Our bailout money going to AIG executive bonuses who ran the company into the ground in the first place.  Economists debating whether the recession will end at the end of this year (or next).  Hate crimes in the LGBT community up 300%+ in the past year due to the attention given to gay marriage.  Unemployment hitting 10% in California (and the contraversial budget an extra $8 billion in the hole due to lesser revenues than expected).

None of this is good news.  It all makes me depressed.

Then, a piece of news comes out of nowhere that knocks your socks off: the U.S. will finally sign a U.N. declaration calling for the worldwide decriminalization of homosexuality.  Previously, the U.S. had been the one Western holdout in supporting the non-binding declaration.

While symbolic in nature, it’s a big symbol.  As we have heard, gays in many countries are persecuted on a regular basis, and in the case of Iran, are executed.  It’s definitely good news, and we all can use it just about now.

On another newswatch note, what the fuck is the Pope thinking?  As the New York Times says so well, the Pope has every right to express his opinion based on his beliefs.  However, spewing lies that fly in the face of scientific evidence is unacceptable.  I wonder when religious cults will get a check on reality and realize that statements like “You can’t resolve [AIDS] with the distribution of condoms.
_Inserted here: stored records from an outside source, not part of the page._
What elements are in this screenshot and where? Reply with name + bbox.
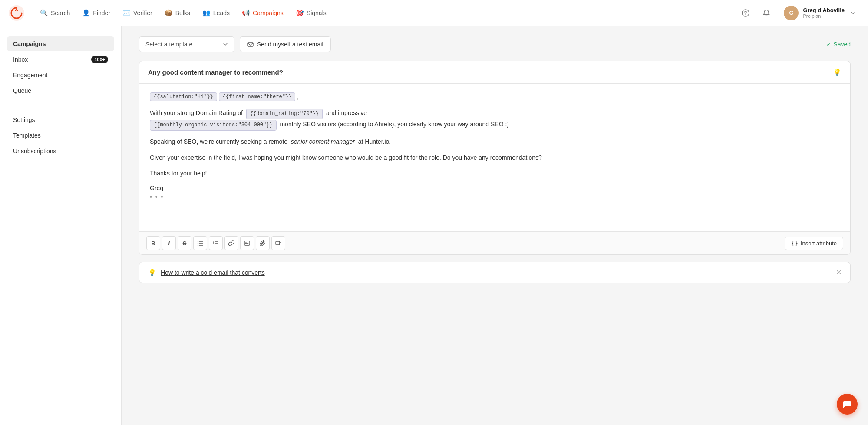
user-info: Greg d'Aboville Pro plan xyxy=(803,7,845,19)
leads-nav-icon: 👥 xyxy=(202,9,211,17)
avatar: G xyxy=(784,6,799,20)
sidebar-divider xyxy=(0,105,121,105)
chat-bubble-button[interactable] xyxy=(837,394,858,415)
attachment-button[interactable] xyxy=(256,236,270,250)
email-icon xyxy=(247,41,254,48)
svg-point-4 xyxy=(198,241,198,242)
topnav-right: G Greg d'Aboville Pro plan xyxy=(739,4,859,22)
svg-point-2 xyxy=(746,14,746,15)
svg-point-6 xyxy=(198,243,198,244)
insert-attribute-button[interactable]: {} Insert attribute xyxy=(785,237,843,250)
finder-nav-icon: 👤 xyxy=(82,9,90,17)
greeting-line: {{salutation:"Hi"}} {{first_name:"there"… xyxy=(150,92,840,101)
nav-campaigns[interactable]: 📢 Campaigns xyxy=(237,6,289,20)
body-para3: Given your expertise in the field, I was… xyxy=(150,153,840,162)
test-email-button[interactable]: Send myself a test email xyxy=(240,36,331,52)
sidebar-item-campaigns[interactable]: Campaigns xyxy=(7,36,114,51)
numbered-list-icon: 1.2. xyxy=(213,240,219,246)
bullet-list-button[interactable] xyxy=(193,236,207,250)
template-select-dropdown[interactable]: Select a template... xyxy=(139,36,234,52)
svg-point-8 xyxy=(198,245,198,246)
nav-items: 🔍 Search 👤 Finder ✉️ Verifier 📦 Bulks 👥 … xyxy=(35,6,739,20)
bullet-list-icon xyxy=(197,240,203,246)
email-subject[interactable]: Any good content manager to recommend? 💡 xyxy=(139,61,850,84)
body-para1: With your strong Domain Rating of {{doma… xyxy=(150,108,840,131)
attachment-icon xyxy=(260,240,266,246)
main-content: Select a template... Send myself a test … xyxy=(122,26,868,425)
search-nav-icon: 🔍 xyxy=(40,9,48,17)
nav-bulks[interactable]: 📦 Bulks xyxy=(159,6,195,20)
strikethrough-button[interactable]: S xyxy=(178,236,191,250)
email-signature: Greg • • • xyxy=(150,184,840,200)
sidebar-item-templates[interactable]: Templates xyxy=(7,128,114,143)
svg-rect-3 xyxy=(248,43,253,46)
svg-rect-16 xyxy=(276,241,280,245)
chat-icon xyxy=(842,399,852,409)
format-toolbar: B I S 1.2. xyxy=(139,231,850,254)
sidebar-item-unsubscriptions[interactable]: Unsubscriptions xyxy=(7,144,114,158)
saved-indicator: ✓ Saved xyxy=(826,41,851,48)
sidebar: Campaigns Inbox 100+ Engagement Queue Se… xyxy=(0,26,122,425)
tip-lightbulb-icon: 💡 xyxy=(148,269,156,277)
sidebar-item-inbox[interactable]: Inbox 100+ xyxy=(7,52,114,67)
chevron-down-icon xyxy=(223,42,228,47)
sidebar-settings-section: Settings Templates Unsubscriptions xyxy=(0,112,121,158)
domain-rating-attr: {{domain_rating:"70"}} xyxy=(246,109,323,119)
nav-search[interactable]: 🔍 Search xyxy=(35,6,75,20)
inbox-badge: 100+ xyxy=(91,56,108,63)
brand-logo[interactable] xyxy=(9,5,24,21)
tip-link[interactable]: How to write a cold email that converts xyxy=(161,269,265,276)
curly-braces-icon: {} xyxy=(791,240,798,247)
salutation-attr: {{salutation:"Hi"}} xyxy=(150,92,217,101)
bulks-nav-icon: 📦 xyxy=(165,9,173,17)
video-icon xyxy=(275,240,281,246)
bold-button[interactable]: B xyxy=(146,236,160,250)
numbered-list-button[interactable]: 1.2. xyxy=(209,236,223,250)
notifications-button[interactable] xyxy=(759,6,773,20)
toolbar-row: Select a template... Send myself a test … xyxy=(139,36,851,52)
campaigns-nav-icon: 📢 xyxy=(242,9,250,17)
link-button[interactable] xyxy=(224,236,238,250)
signals-nav-icon: 🎯 xyxy=(296,9,304,17)
tip-close-button[interactable]: ✕ xyxy=(836,268,842,277)
image-button[interactable] xyxy=(240,236,254,250)
topnav: 🔍 Search 👤 Finder ✉️ Verifier 📦 Bulks 👥 … xyxy=(0,0,868,26)
first-name-attr: {{first_name:"there"}} xyxy=(219,92,295,101)
verifier-nav-icon: ✉️ xyxy=(122,9,131,17)
sidebar-item-engagement[interactable]: Engagement xyxy=(7,68,114,82)
layout: Campaigns Inbox 100+ Engagement Queue Se… xyxy=(0,26,868,425)
image-icon xyxy=(244,240,250,246)
email-editor: Any good content manager to recommend? 💡… xyxy=(139,61,851,255)
nav-verifier[interactable]: ✉️ Verifier xyxy=(117,6,158,20)
body-para2: Speaking of SEO, we're currently seeking… xyxy=(150,137,840,146)
italic-button[interactable]: I xyxy=(162,236,176,250)
sidebar-main-section: Campaigns Inbox 100+ Engagement Queue xyxy=(0,36,121,98)
tip-bar: 💡 How to write a cold email that convert… xyxy=(139,262,851,283)
nav-signals[interactable]: 🎯 Signals xyxy=(290,6,332,20)
nav-leads[interactable]: 👥 Leads xyxy=(197,6,235,20)
help-button[interactable] xyxy=(739,6,752,20)
chevron-down-icon xyxy=(851,10,856,16)
svg-text:2.: 2. xyxy=(213,242,215,244)
user-profile[interactable]: G Greg d'Aboville Pro plan xyxy=(780,4,859,22)
link-icon xyxy=(228,240,234,246)
video-button[interactable] xyxy=(271,236,285,250)
monthly-visitors-attr: {{monthly_organic_visitors:"304 000"}} xyxy=(150,120,277,131)
nav-finder[interactable]: 👤 Finder xyxy=(77,6,116,20)
email-body[interactable]: {{salutation:"Hi"}} {{first_name:"there"… xyxy=(139,84,850,231)
sidebar-item-queue[interactable]: Queue xyxy=(7,83,114,98)
sidebar-item-settings[interactable]: Settings xyxy=(7,112,114,127)
body-thanks: Thanks for your help! xyxy=(150,168,840,178)
lightbulb-icon[interactable]: 💡 xyxy=(833,68,842,76)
On the contrary, it increases the problem…” are symbols that can reverse years of legitimate work on the continent of Africa and in other areas where AIDS is decimating populations.

And back to the good symbol of the day.  Thanks, President Obama, for doing the right thing.  I’m not so sure about your economic blueprint at the moment, but signing the U.N. declaration is a big step (and symbol) in the right direction.